Rostros y lugares (Visages Villages)
Dicen que cada rostro tiene escrito su historia. En Rostros
y lugares (Visages Villages, en la traducción se pierde la
aliteración) los rostros de habitantes de la Francia rural se superponen a los
sitios en que ellos trabajan y habitan. Agnès Varda y JR registran encuentros y
desencuentros de su deambular por los campos franceses en aras de poner en
marcha un proyecto artístico que es tanto intervención artística como
escenificación del proceso creativo. El objeto es que la ampliación de las
fotografías de rostros sirva como una marca que visibiliza relatos de personas
comunes y corrientes. Rostros y lugares propone una lúdica conjunción de
esfuerzos para quebrar la monotonía al hacernos mirar un territorio desconocido:
el rostro de otro como testimonio de una vida. Por una parte, los realizadores
apuntan a que por medio de este proceso se modifique la percepción tanto de transeúntes
como espectadores. Con su estrategia, por otra parte, Agnès y JR nos hacen
mirar historias menores que pasamos por alto, vidas que se ven opacadas por
nuestras costumbres y por la escala de prioridades que impera en nuestras
sociedades. Nada puede compararse con el rostro humano, dijo alguna vez Carl
Theodor Dreyer; como si fueran fieles a tal juicio, los realizadores se dan a
la tarea de explorar una insólita (y evidente) intersección: la de un rostro y
el sitio en que vive. De ahí, y de la lúdica escenificación con la que
presentan su proyecto, se desprende una genuina felicidad y una necesaria
recuperación. Así pues, el filme se puede describir como un cruce de caminos
entre el cine y el arte por medio del cual se revelan facetas y relatos
desconocidos de territorios cercanos e inexplorados.
Mientras que casi todas las personas invitadas a hacer
parte del proyecto les abren la puerta a los realizadores (al punto de ser casi
irritantemente predecible su avance), la película cierra con una puerta
cerrada.

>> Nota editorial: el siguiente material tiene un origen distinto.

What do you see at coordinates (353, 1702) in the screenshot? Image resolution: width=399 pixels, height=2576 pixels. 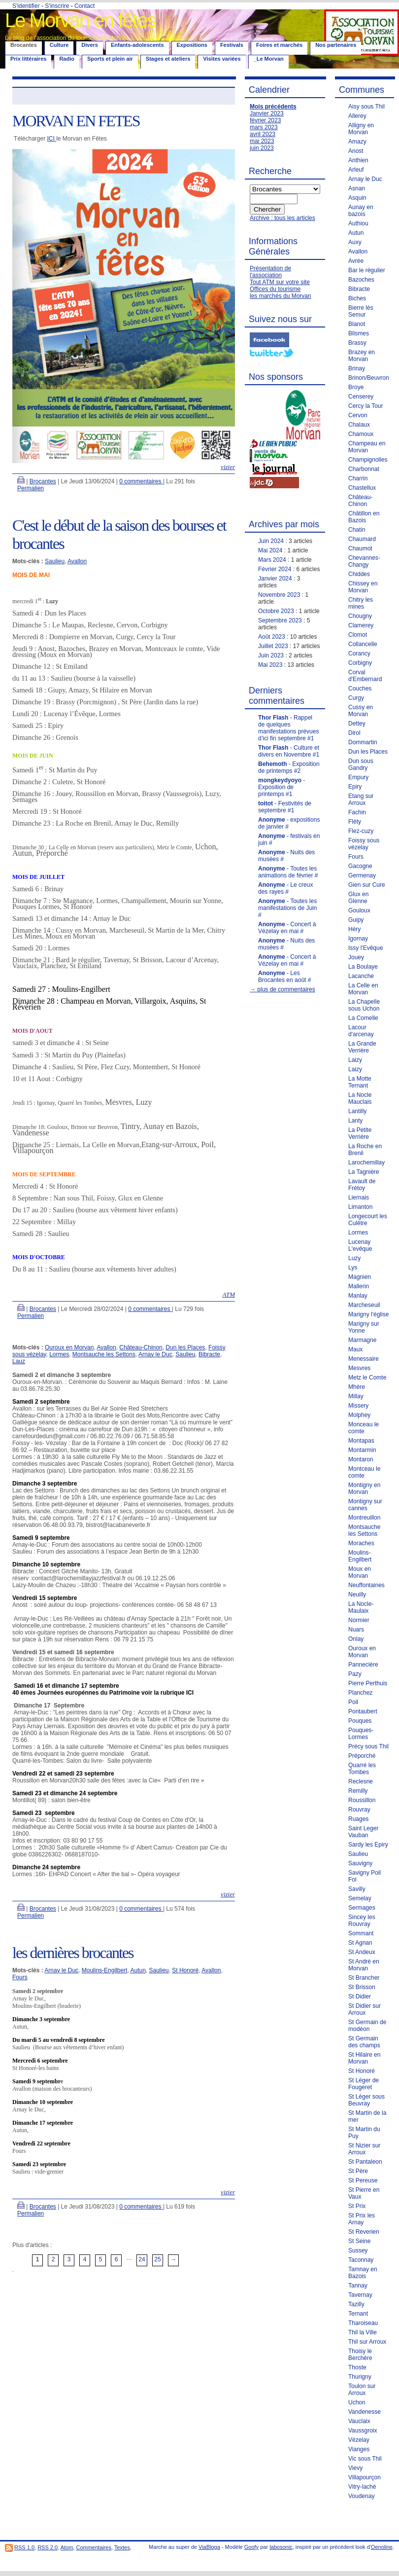 I see `Poil` at bounding box center [353, 1702].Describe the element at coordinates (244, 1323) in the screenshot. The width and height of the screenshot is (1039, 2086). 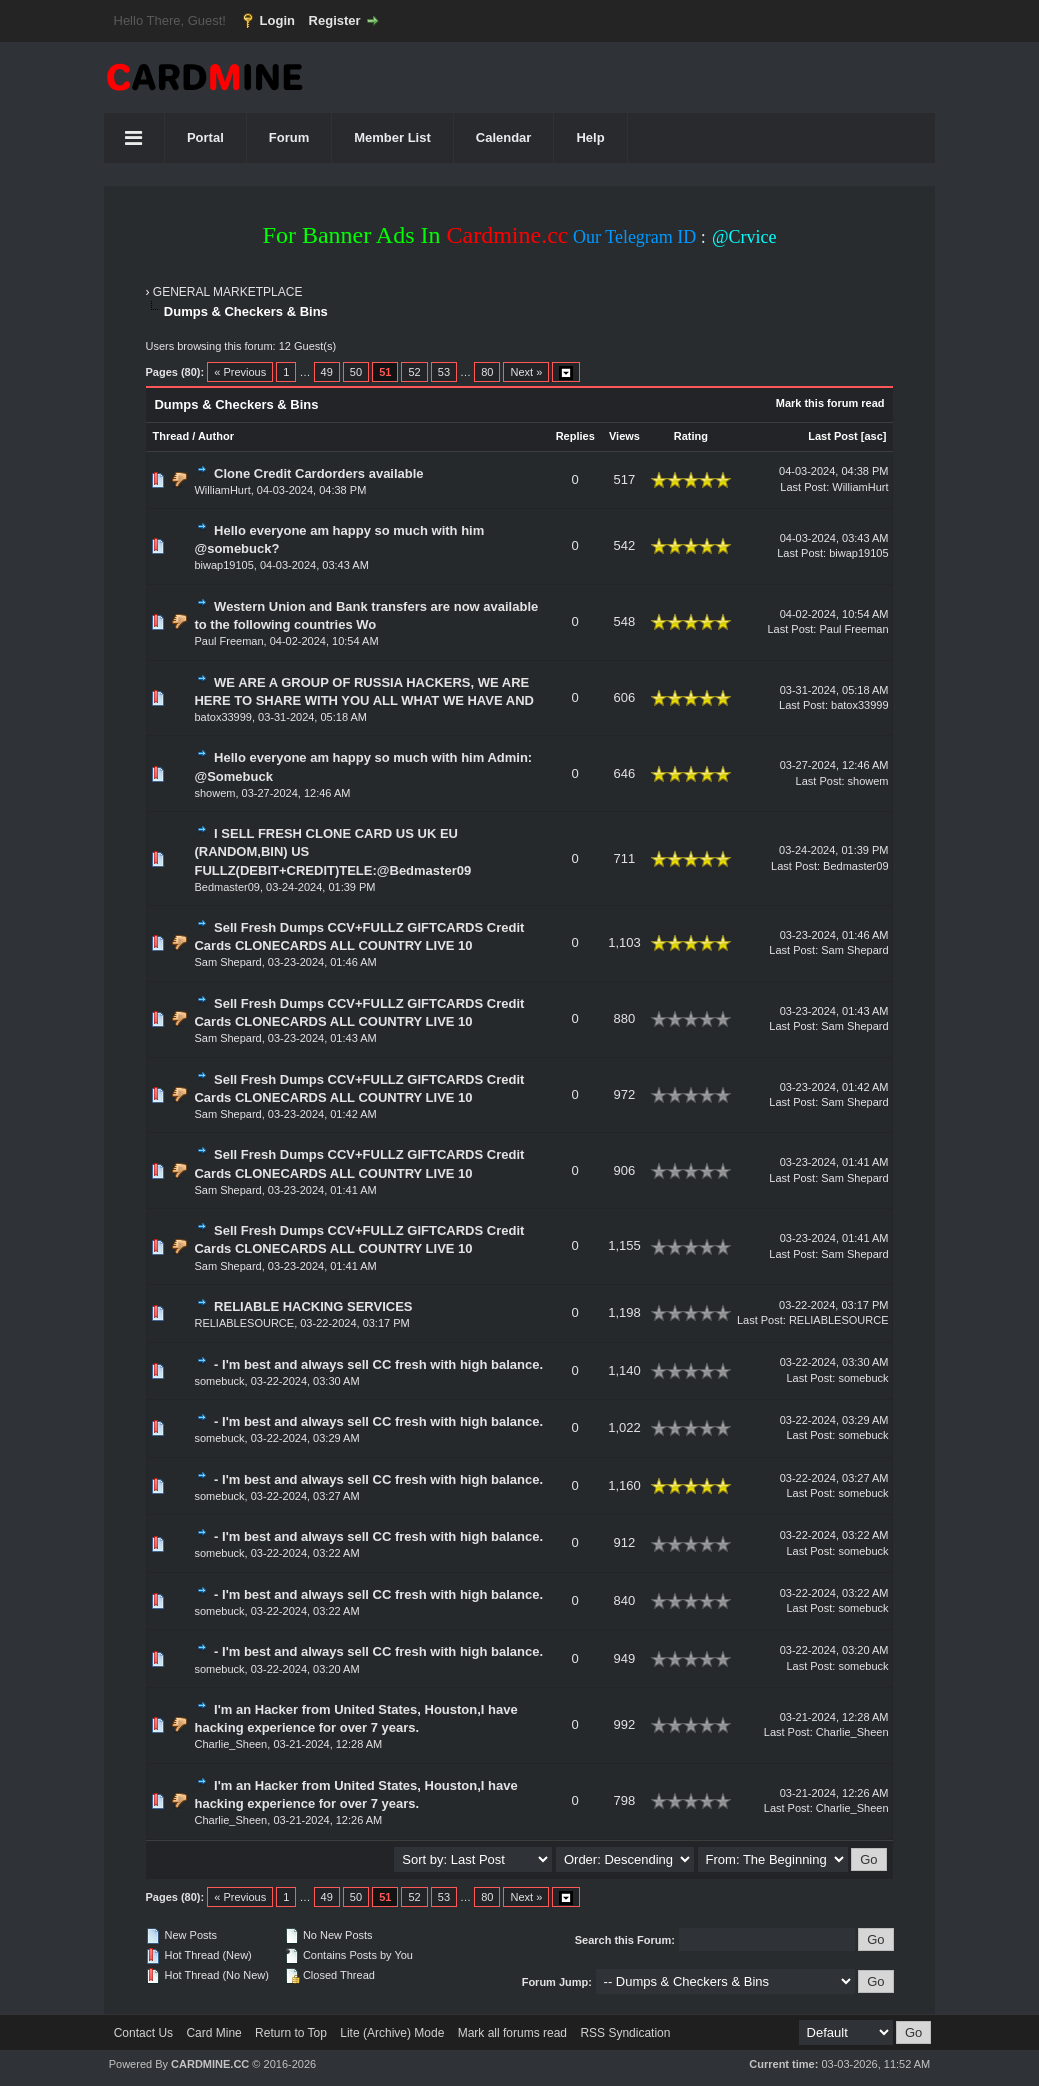
I see `RELIABLESOURCE` at that location.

Rostros y lugares muestra tanto los encuentros felices para JR
y Agnès; o mejor, la empresa que surge a partir del encuentro de ambos
artistas; como también el desencuentro de Agnès y Jean-Luc Godard.
Colaboradores y amigos cercanos en el pasado, el propuesto encuentro termina
con una escena amarga ante la negativa de Godard a responder a su llamado.
¿Sabotaje del propósito de Varda? ¿O modo de transmitir un mensaje más profundo
y opaco? El filme cierra con la ambigüedad del gesto de quien se niega a hacer
parte de la lógica de un juego que nos ha permitido conectar fisionomías y
geografías. Y en tanto este segmento suma una evidencia más del inexcusable
comportamiento del realizador franco-suizo, añade también una incógnita: por
qué uno de los motores de la renovación audiovisual se niega a hacer parte de
un proyecto de tan estimulante y juguetón.
La respuesta probablemente no resulta relevante. De
hecho, esta conclusión enriquece al documental al hacer irrumpir una lógica más
caprichosa y subterránea: la de individuos que dejan esporádicas marcas con
mensajes cifrados en relatos documentales y de ficción. El mensaje y la puerta
cerrada de Godard sugieren todo un relato no dicho, el mundo privado del autor.
Hoy que vuelve a discutirse sobre los alcances morales de la ficción, así como
sobre la línea divisoria entre artista y obra, el cierre de Rostros y
lugares quizás resulta más diciente que dichos debates. El desenlace puede
leerse como prueba de que la película ha sido un constructo que de pronto se
quiebra por la aparición de una realidad ajena a la lógica del filme. Acaso el
final sea la más reciente refutación del cine de autor: el registro de como lo real
interrumpe el designio del creador. O quizás sea simplemente el viejo
cascarrabias (Godard) arruinando el trabajo de sus colegas. Sea como sea, el
cierre añade una dimensión más a un documental emocionante. Un largometraje que
nos abre la entrada a lugares y personas que hemos pasado por alto en nuestro
cotidiano ajetreo, uno que concluye con una puerta cerrada y una pareja disímil
mirándose junto a un lago iluminado.